_About this task_
Within the data that follows, tally every line containing "input". Provide only the tally.

[Opening Records to use section]

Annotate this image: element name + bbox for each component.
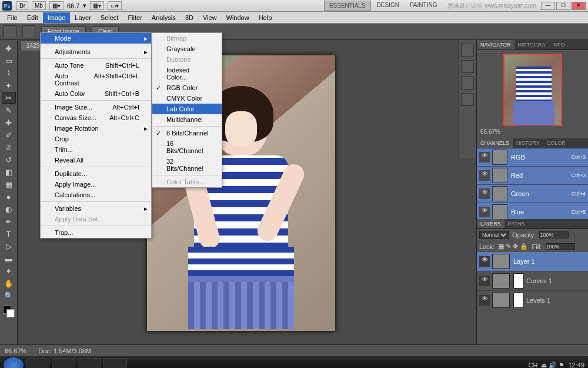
menu-select[interactable]: Select <box>96 12 123 23</box>
tab-info[interactable]: INFO <box>549 40 569 49</box>
lasso-tool[interactable]: ⌇ <box>2 67 16 79</box>
tray-lang[interactable]: CH <box>528 362 537 368</box>
menu-item-indexed-color-[interactable]: Indexed Color... <box>152 65 222 82</box>
workspace-design[interactable]: DESIGN <box>372 1 404 11</box>
mini-icon-1[interactable] <box>461 44 474 57</box>
menu-item-auto-color[interactable]: Auto ColorShift+Ctrl+B <box>41 88 151 99</box>
menu-item-crop[interactable]: Crop <box>41 134 151 144</box>
mini-icon-3[interactable] <box>461 77 474 89</box>
wand-tool[interactable]: ✦ <box>2 79 16 91</box>
path-tool[interactable]: ▷ <box>2 240 16 252</box>
menu-item-variables[interactable]: Variables▸ <box>41 203 151 214</box>
tb-tool[interactable]: ▦▾ <box>49 1 64 10</box>
tray-icons[interactable]: ⏏ 🔊 ⚑ <box>541 362 564 369</box>
minimize-btn[interactable]: — <box>541 2 555 10</box>
dodge-tool[interactable]: ◐ <box>2 203 16 215</box>
close-btn[interactable]: ✕ <box>572 2 586 10</box>
view-btn[interactable]: ▦▾ <box>90 1 104 10</box>
start-button[interactable] <box>4 357 24 368</box>
tab-paths[interactable]: PATHS <box>505 219 529 228</box>
menu-item-mode[interactable]: Mode▸ <box>41 33 151 44</box>
eye-icon[interactable]: 👁 <box>479 170 490 181</box>
menu-item-32-bits-channel[interactable]: 32 Bits/Channel <box>152 156 222 174</box>
eye-icon[interactable]: 👁 <box>479 152 490 163</box>
task-app-1[interactable] <box>26 358 49 368</box>
eraser-tool[interactable]: ◧ <box>2 166 16 178</box>
status-zoom[interactable]: 66.67% <box>5 347 26 354</box>
channel-red[interactable]: 👁RedCtrl+3 <box>477 167 588 185</box>
opt-preset[interactable] <box>22 25 35 38</box>
screen-btn[interactable]: ▭▾ <box>108 1 122 10</box>
menu-view[interactable]: View <box>198 12 222 23</box>
crop-tool[interactable]: ✂ <box>2 92 16 104</box>
menu-item-adjustments[interactable]: Adjustments▸ <box>41 47 151 57</box>
menu-item-apply-image-[interactable]: Apply Image... <box>41 179 151 190</box>
eye-icon[interactable]: 👁 <box>479 295 490 306</box>
eye-icon[interactable]: 👁 <box>479 276 490 286</box>
color-swatch[interactable] <box>3 306 15 317</box>
blur-tool[interactable]: ● <box>2 191 16 203</box>
eye-icon[interactable]: 👁 <box>479 207 490 217</box>
eye-icon[interactable]: 👁 <box>479 188 490 199</box>
tab-channels[interactable]: CHANNELS <box>477 138 513 148</box>
eye-icon[interactable]: 👁 <box>479 256 490 267</box>
menu-item-auto-tone[interactable]: Auto ToneShift+Ctrl+L <box>41 60 151 71</box>
task-app-3[interactable] <box>78 358 101 368</box>
menu-item-auto-contrast[interactable]: Auto ContrastAlt+Shift+Ctrl+L <box>41 71 151 88</box>
menu-analysis[interactable]: Analysis <box>147 12 181 23</box>
move-tool[interactable]: ✥ <box>2 42 16 54</box>
status-doc[interactable]: Doc: 1.54M/3.08M <box>38 347 91 354</box>
tab-histogram[interactable]: HISTOGRA <box>514 40 549 49</box>
menu-window[interactable]: Window <box>222 12 254 23</box>
menu-item-rgb-color[interactable]: RGB Color✓ <box>152 82 222 93</box>
menu-item-16-bits-channel[interactable]: 16 Bits/Channel <box>152 138 222 156</box>
workspace-essentials[interactable]: ESSENTIALS <box>324 1 371 11</box>
maximize-btn[interactable]: ☐ <box>556 2 570 10</box>
menu-item-duplicate-[interactable]: Duplicate... <box>41 168 151 179</box>
tab-history[interactable]: HISTORY <box>513 138 543 148</box>
navigator-thumb[interactable] <box>503 54 562 126</box>
menu-item-image-size-[interactable]: Image Size...Alt+Ctrl+I <box>41 102 151 112</box>
stamp-tool[interactable]: ⎚ <box>2 141 16 153</box>
fill-input[interactable] <box>546 243 575 250</box>
bridge-btn[interactable]: Br <box>16 1 28 10</box>
tab-navigator[interactable]: NAVIGATOR <box>477 40 514 49</box>
eyedropper-tool[interactable]: ✎ <box>2 104 16 116</box>
menu-item-trap-[interactable]: Trap... <box>41 227 151 238</box>
layer-curves-1[interactable]: 👁Curves 1 <box>477 271 588 291</box>
zoom-tool[interactable]: 🔍 <box>2 290 16 301</box>
type-tool[interactable]: T <box>2 228 16 240</box>
shape-tool[interactable]: ▬ <box>2 253 16 264</box>
layer-layer-1[interactable]: 👁Layer 1 <box>477 252 588 271</box>
opacity-input[interactable] <box>539 231 569 238</box>
menu-3d[interactable]: 3D <box>181 12 198 23</box>
zoom-value[interactable]: 66.7 <box>67 2 79 9</box>
layer-levels-1[interactable]: 👁Levels 1 <box>477 291 588 310</box>
menu-item-8-bits-channel[interactable]: 8 Bits/Channel✓ <box>152 128 222 138</box>
tab-layers[interactable]: LAYERS <box>477 219 505 228</box>
pen-tool[interactable]: ✒ <box>2 216 16 227</box>
heal-tool[interactable]: ✚ <box>2 117 16 128</box>
menu-item-reveal-all[interactable]: Reveal All <box>41 155 151 165</box>
menu-item-calculations-[interactable]: Calculations... <box>41 190 151 200</box>
mini-icon-2[interactable] <box>461 60 474 73</box>
history-brush-tool[interactable]: ↺ <box>2 154 16 165</box>
marquee-tool[interactable]: ▭ <box>2 55 16 67</box>
brush-tool[interactable]: ✐ <box>2 129 16 141</box>
lock-icons[interactable]: ▦ ✎ ✥ 🔒 <box>498 243 528 250</box>
menu-image[interactable]: Image <box>43 12 71 23</box>
mini-icon-4[interactable] <box>461 93 474 106</box>
task-app-4[interactable] <box>103 358 127 368</box>
navigator-zoom[interactable]: 66.67% <box>480 128 500 135</box>
crop-tool-icon[interactable] <box>4 25 16 38</box>
menu-item-image-rotation[interactable]: Image Rotation▸ <box>41 123 151 134</box>
menu-edit[interactable]: Edit <box>22 12 43 23</box>
menu-layer[interactable]: Layer <box>70 12 96 23</box>
mb-btn[interactable]: Mb <box>32 1 46 10</box>
menu-item-multichannel[interactable]: Multichannel <box>152 114 222 125</box>
task-app-2[interactable] <box>52 358 75 368</box>
menu-item-trim-[interactable]: Trim... <box>41 144 151 155</box>
menu-help[interactable]: Help <box>254 12 277 23</box>
3d-tool[interactable]: ✦ <box>2 265 16 277</box>
gradient-tool[interactable]: ▦ <box>2 178 16 190</box>
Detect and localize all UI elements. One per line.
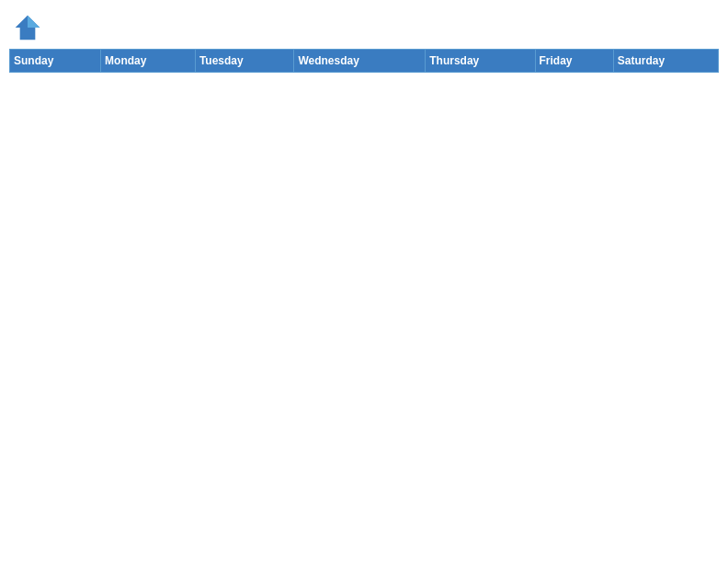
weekday-header-saturday: Saturday <box>613 50 718 73</box>
header <box>9 9 719 41</box>
calendar-header: SundayMondayTuesdayWednesdayThursdayFrid… <box>10 50 719 73</box>
weekday-header-sunday: Sunday <box>10 50 101 73</box>
weekday-header-thursday: Thursday <box>426 50 535 73</box>
weekday-header-friday: Friday <box>535 50 613 73</box>
logo-icon <box>14 14 41 41</box>
logo <box>14 14 44 41</box>
weekday-header-tuesday: Tuesday <box>195 50 294 73</box>
svg-marker-1 <box>28 16 40 28</box>
weekday-header-wednesday: Wednesday <box>294 50 426 73</box>
weekday-header-row: SundayMondayTuesdayWednesdayThursdayFrid… <box>10 50 719 73</box>
weekday-header-monday: Monday <box>101 50 196 73</box>
calendar-table: SundayMondayTuesdayWednesdayThursdayFrid… <box>9 49 719 73</box>
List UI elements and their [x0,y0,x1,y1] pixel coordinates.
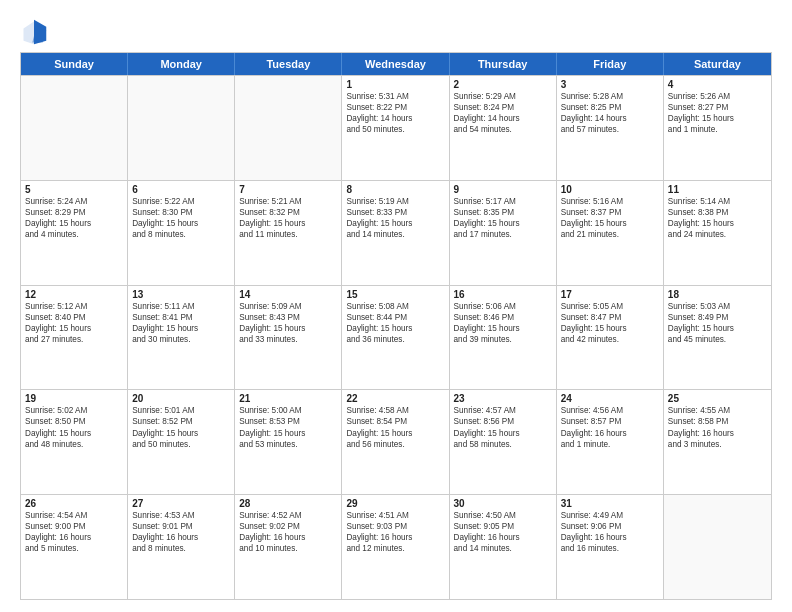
cell-line: Daylight: 15 hours [25,218,123,229]
cell-line: and 56 minutes. [346,439,444,450]
cell-line: Sunrise: 5:14 AM [668,196,767,207]
cell-line: Daylight: 15 hours [454,218,552,229]
cell-line: Sunset: 8:50 PM [25,416,123,427]
cell-line: Daylight: 16 hours [668,428,767,439]
cell-line: Sunset: 8:29 PM [25,207,123,218]
cell-line: Sunrise: 4:57 AM [454,405,552,416]
calendar-cell-30: 30Sunrise: 4:50 AMSunset: 9:05 PMDayligh… [450,495,557,599]
calendar-cell-empty-0-2 [235,76,342,180]
cell-line: and 14 minutes. [454,543,552,554]
calendar-cell-17: 17Sunrise: 5:05 AMSunset: 8:47 PMDayligh… [557,286,664,390]
day-number: 10 [561,184,659,195]
calendar-row-0: 1Sunrise: 5:31 AMSunset: 8:22 PMDaylight… [21,75,771,180]
calendar-cell-6: 6Sunrise: 5:22 AMSunset: 8:30 PMDaylight… [128,181,235,285]
cell-line: Sunrise: 5:09 AM [239,301,337,312]
cell-line: Sunset: 8:58 PM [668,416,767,427]
cell-line: Sunrise: 4:49 AM [561,510,659,521]
cell-line: Sunrise: 5:01 AM [132,405,230,416]
calendar-cell-empty-0-1 [128,76,235,180]
calendar-header: SundayMondayTuesdayWednesdayThursdayFrid… [21,53,771,75]
day-number: 9 [454,184,552,195]
cell-line: Daylight: 16 hours [239,532,337,543]
cell-line: Daylight: 15 hours [132,323,230,334]
cell-line: Daylight: 15 hours [346,218,444,229]
cell-line: Daylight: 16 hours [132,532,230,543]
day-number: 27 [132,498,230,509]
cell-line: and 8 minutes. [132,229,230,240]
day-number: 11 [668,184,767,195]
cell-line: and 30 minutes. [132,334,230,345]
cell-line: Sunrise: 5:03 AM [668,301,767,312]
header-day-saturday: Saturday [664,53,771,75]
day-number: 26 [25,498,123,509]
cell-line: Sunset: 8:38 PM [668,207,767,218]
calendar-cell-5: 5Sunrise: 5:24 AMSunset: 8:29 PMDaylight… [21,181,128,285]
cell-line: Sunset: 9:00 PM [25,521,123,532]
cell-line: and 54 minutes. [454,124,552,135]
cell-line: Sunrise: 4:52 AM [239,510,337,521]
day-number: 7 [239,184,337,195]
header-day-tuesday: Tuesday [235,53,342,75]
calendar-row-4: 26Sunrise: 4:54 AMSunset: 9:00 PMDayligh… [21,494,771,599]
cell-line: Sunset: 8:30 PM [132,207,230,218]
cell-line: Sunrise: 5:12 AM [25,301,123,312]
cell-line: Sunrise: 5:24 AM [25,196,123,207]
cell-line: Sunrise: 5:16 AM [561,196,659,207]
calendar-cell-9: 9Sunrise: 5:17 AMSunset: 8:35 PMDaylight… [450,181,557,285]
calendar-cell-31: 31Sunrise: 4:49 AMSunset: 9:06 PMDayligh… [557,495,664,599]
day-number: 28 [239,498,337,509]
day-number: 22 [346,393,444,404]
cell-line: Sunset: 8:24 PM [454,102,552,113]
cell-line: Sunrise: 4:55 AM [668,405,767,416]
calendar-cell-4: 4Sunrise: 5:26 AMSunset: 8:27 PMDaylight… [664,76,771,180]
calendar-cell-empty-0-0 [21,76,128,180]
cell-line: and 42 minutes. [561,334,659,345]
day-number: 14 [239,289,337,300]
cell-line: Sunrise: 4:56 AM [561,405,659,416]
cell-line: Daylight: 15 hours [454,323,552,334]
cell-line: and 17 minutes. [454,229,552,240]
calendar-cell-16: 16Sunrise: 5:06 AMSunset: 8:46 PMDayligh… [450,286,557,390]
cell-line: Daylight: 16 hours [454,532,552,543]
cell-line: Daylight: 15 hours [239,218,337,229]
day-number: 21 [239,393,337,404]
day-number: 29 [346,498,444,509]
cell-line: and 24 minutes. [668,229,767,240]
day-number: 16 [454,289,552,300]
cell-line: Daylight: 15 hours [454,428,552,439]
day-number: 30 [454,498,552,509]
calendar-cell-13: 13Sunrise: 5:11 AMSunset: 8:41 PMDayligh… [128,286,235,390]
cell-line: and 12 minutes. [346,543,444,554]
day-number: 3 [561,79,659,90]
cell-line: Daylight: 15 hours [25,428,123,439]
cell-line: Sunrise: 5:02 AM [25,405,123,416]
cell-line: Sunrise: 5:26 AM [668,91,767,102]
day-number: 15 [346,289,444,300]
cell-line: Sunrise: 4:51 AM [346,510,444,521]
calendar-cell-26: 26Sunrise: 4:54 AMSunset: 9:00 PMDayligh… [21,495,128,599]
calendar-cell-18: 18Sunrise: 5:03 AMSunset: 8:49 PMDayligh… [664,286,771,390]
cell-line: Daylight: 15 hours [132,428,230,439]
cell-line: Sunrise: 4:53 AM [132,510,230,521]
cell-line: Daylight: 16 hours [346,532,444,543]
calendar-cell-2: 2Sunrise: 5:29 AMSunset: 8:24 PMDaylight… [450,76,557,180]
cell-line: and 10 minutes. [239,543,337,554]
cell-line: and 48 minutes. [25,439,123,450]
cell-line: Daylight: 15 hours [132,218,230,229]
cell-line: Daylight: 15 hours [668,113,767,124]
day-number: 2 [454,79,552,90]
cell-line: Daylight: 15 hours [239,323,337,334]
calendar-cell-12: 12Sunrise: 5:12 AMSunset: 8:40 PMDayligh… [21,286,128,390]
header-day-sunday: Sunday [21,53,128,75]
cell-line: Daylight: 14 hours [346,113,444,124]
cell-line: Daylight: 15 hours [561,218,659,229]
header-day-friday: Friday [557,53,664,75]
calendar-cell-22: 22Sunrise: 4:58 AMSunset: 8:54 PMDayligh… [342,390,449,494]
cell-line: and 33 minutes. [239,334,337,345]
day-number: 12 [25,289,123,300]
cell-line: and 1 minute. [668,124,767,135]
cell-line: and 14 minutes. [346,229,444,240]
cell-line: Sunrise: 5:29 AM [454,91,552,102]
cell-line: Sunset: 8:53 PM [239,416,337,427]
day-number: 31 [561,498,659,509]
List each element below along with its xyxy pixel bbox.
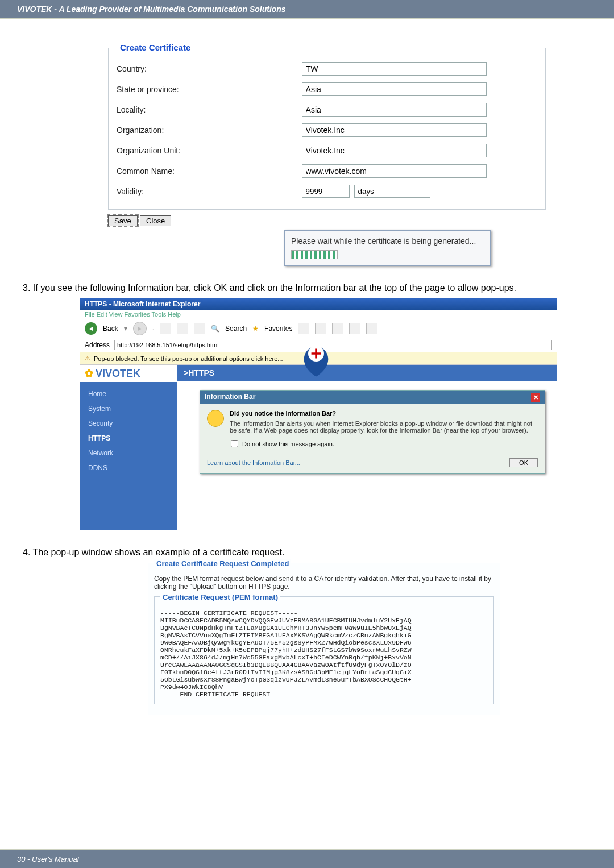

[Closing Records to use section]

_Exercise solution_
2